Raley's, Inc. v. N.L.R.B.

Decision Date07 April 1983
Docket NumberNos. 81-7471 and 81-7592,AFL-CIO and I,s. 81-7471 and 81-7592
Citation703 F.2d 410
Parties112 L.R.R.M. (BNA) 3376, 97 Lab.Cas. P 10,002 RALEY'S, INC., Petitioner, v. NATIONAL LABOR RELATIONS BOARD, Respondent, Retail Clerks Union Locals 373, 588 and 1179, United Food & Commercial Workers,ndependent Drug Clerks Association, Intervenors.
CourtU.S. Court of Appeals — Ninth Circuit

Henry R. Telfeian, McLaughlin & Irvin, Norman Leonard, San Francisco, Cal., for petitioner.

David R. Marshall, N.L.R.B., Washington, D.C., for respondent.

Petition for review of a Decision and Order of the National Labor Relations Board.

Before KENNEDY, ALARCON, NELSON, Circuit Judges.

NELSON, Circuit Judge:

Petitioner, Raley's Inc. (Raley's), seeks review of a Decision and Order of the National Labor Relations Board (Board) issued June 29, 1981 under National Labor Relations Act Sec. 10(f), 29 U.S.C. Sec. 160(f) (1976). 1 The Board found that Raley's had engaged in several unfair labor practices under sections 8(a)(1) and (2) of the National Labor Relations Act (Act), 29 U.S.C. Sec. 158(a)(1), (2) (1976). These findings were based on Raley's conduct in the period preceding a 1979 representation election between the incumbent Independent Drug Clerks Association (IDCA) and the Retail Clerks Union (Retail Clerks). The Board ordered Raley's to cease and desist from the unfair labor practices and to post notices to that effect. The election was set aside, and an order directing a second election was issued.
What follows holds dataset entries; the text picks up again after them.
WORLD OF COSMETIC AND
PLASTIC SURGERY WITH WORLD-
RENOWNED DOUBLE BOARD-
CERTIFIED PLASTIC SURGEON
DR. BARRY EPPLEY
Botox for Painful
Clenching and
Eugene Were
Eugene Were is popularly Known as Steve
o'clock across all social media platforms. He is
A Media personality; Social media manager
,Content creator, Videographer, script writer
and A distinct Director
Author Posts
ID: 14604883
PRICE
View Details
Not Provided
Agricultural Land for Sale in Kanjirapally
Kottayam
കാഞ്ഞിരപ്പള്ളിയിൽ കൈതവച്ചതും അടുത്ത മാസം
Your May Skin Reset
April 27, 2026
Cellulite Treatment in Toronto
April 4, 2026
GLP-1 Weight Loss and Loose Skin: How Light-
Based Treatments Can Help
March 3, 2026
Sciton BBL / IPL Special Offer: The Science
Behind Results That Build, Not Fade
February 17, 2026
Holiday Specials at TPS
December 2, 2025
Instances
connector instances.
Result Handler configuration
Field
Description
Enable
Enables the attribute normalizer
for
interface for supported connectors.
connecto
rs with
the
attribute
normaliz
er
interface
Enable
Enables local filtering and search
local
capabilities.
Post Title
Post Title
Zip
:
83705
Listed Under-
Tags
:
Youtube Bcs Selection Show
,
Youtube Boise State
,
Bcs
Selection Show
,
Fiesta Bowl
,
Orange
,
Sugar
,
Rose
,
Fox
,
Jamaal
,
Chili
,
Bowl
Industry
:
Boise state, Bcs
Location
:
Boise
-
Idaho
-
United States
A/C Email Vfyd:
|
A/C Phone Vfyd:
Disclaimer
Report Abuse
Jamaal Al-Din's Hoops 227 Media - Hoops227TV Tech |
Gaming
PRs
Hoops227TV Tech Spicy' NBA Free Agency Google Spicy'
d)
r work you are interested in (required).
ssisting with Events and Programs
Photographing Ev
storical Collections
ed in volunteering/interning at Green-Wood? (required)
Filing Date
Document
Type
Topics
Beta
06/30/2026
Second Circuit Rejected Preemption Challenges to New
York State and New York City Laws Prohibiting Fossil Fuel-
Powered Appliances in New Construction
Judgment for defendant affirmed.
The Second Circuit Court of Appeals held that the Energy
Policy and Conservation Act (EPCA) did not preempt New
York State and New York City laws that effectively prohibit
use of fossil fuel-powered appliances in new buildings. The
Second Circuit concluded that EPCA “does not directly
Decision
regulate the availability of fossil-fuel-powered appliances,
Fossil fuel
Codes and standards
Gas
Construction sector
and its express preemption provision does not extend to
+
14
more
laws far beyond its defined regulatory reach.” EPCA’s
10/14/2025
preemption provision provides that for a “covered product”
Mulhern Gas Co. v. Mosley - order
We affirm all the unfair labor practice findings except the conclusion that Raley's violated section 8(a)(1) and (2) of the Act by announcing the existence of lawfully granted benefits in order to influence the election. We reverse this finding on the basis of the employer's free speech rights guaranteed by Sec. 8(c) of the Act, 29 U.S.C. Sec. 158(c) (1976), reverse the order of the associated remedial measures, and remand the election order to the Board for reconsideration.

FACTS AND PROCEDURAL BACKGROUND

After considering the record as a whole, we accept the Administrative Law Judge's findings of fact (adopted by the Board) as being supported by substantial evidence. 29 U.S.C. Sec. 160(e) (1976); Universal Camera Corp. v. NLRB, 340 U.S. 474, 485, 71 S.Ct. 456, 463, 95 L.Ed. 456, 466 (1951). Because the Board and the Administrative Law Judge have provided an extensive discussion of the complex facts in this case, and because we summarily affirm most of the Board's conclusions, we repeat only the basic facts and those relevant to the issues that are discussed in detail in this opinion.

Raley's is engaged in the retail sale of food, drugs, and related products throughout Northern California. Since 1964, all its drugstore and Drug Center employees have been represented by the IDCA, which was certified in an election conducted by the Board. During its tenure, the IDCA has negotiated successive collective bargaining agreements, the most recent of which was in effect at all times relevant to this case.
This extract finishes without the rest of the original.